Crítica: La Forma del Agua

Fox Searchlight Pictures, 2017

Hacia el final de La Forma del Agua, el director Guillermo del Toro hace un homenaje al cine musical de los años treinta pero en vez de poner en pantalla a extraordinarios cantantes y bailarines como lo eran Ginger Rogers y Fred Astaire, los protagonistas son una mujer muda y un monstruo acuático.

Para el momento en que esto ocurre, la relación que se establece entre estos dos seres nos parece tan natural, que es inevitable conmovernos con lo que ocurre en pantalla. Esa sola secuencia resume perfectamente la singularidad de La Forma del Agua.

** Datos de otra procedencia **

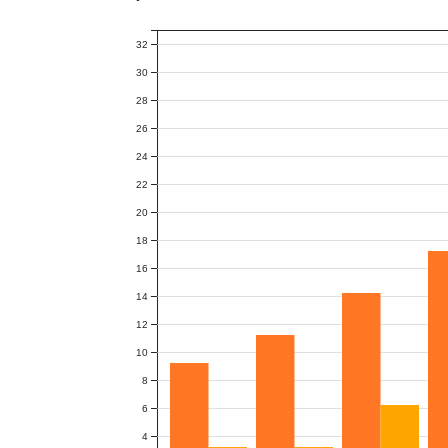
32
30
28
26
24
22
20
18
16
14
12
10
8
6
4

Ubicada en los años 60, nos presenta a Elisa (Sally Hawkins), una mujer muda que trabaja en los servicios de limpieza de un laboratorio del gobierno de los Estados Unidos, sitio al que llega una extraña criatura (Doug Jones) proveniente de algún lugar de Sudamérica, con la que Elisa crea una conexión, y de la cual termina enamorándose.

Al inicio de la película, una voz en off nos avisa que lo que estamos a punto de ver es un cuento, mismo que será protagonizado por una princesa sin voz. Este es el primero de varios detalles, que harán de este cuento de hadas algo diferente a lo que estamos acostumbrados.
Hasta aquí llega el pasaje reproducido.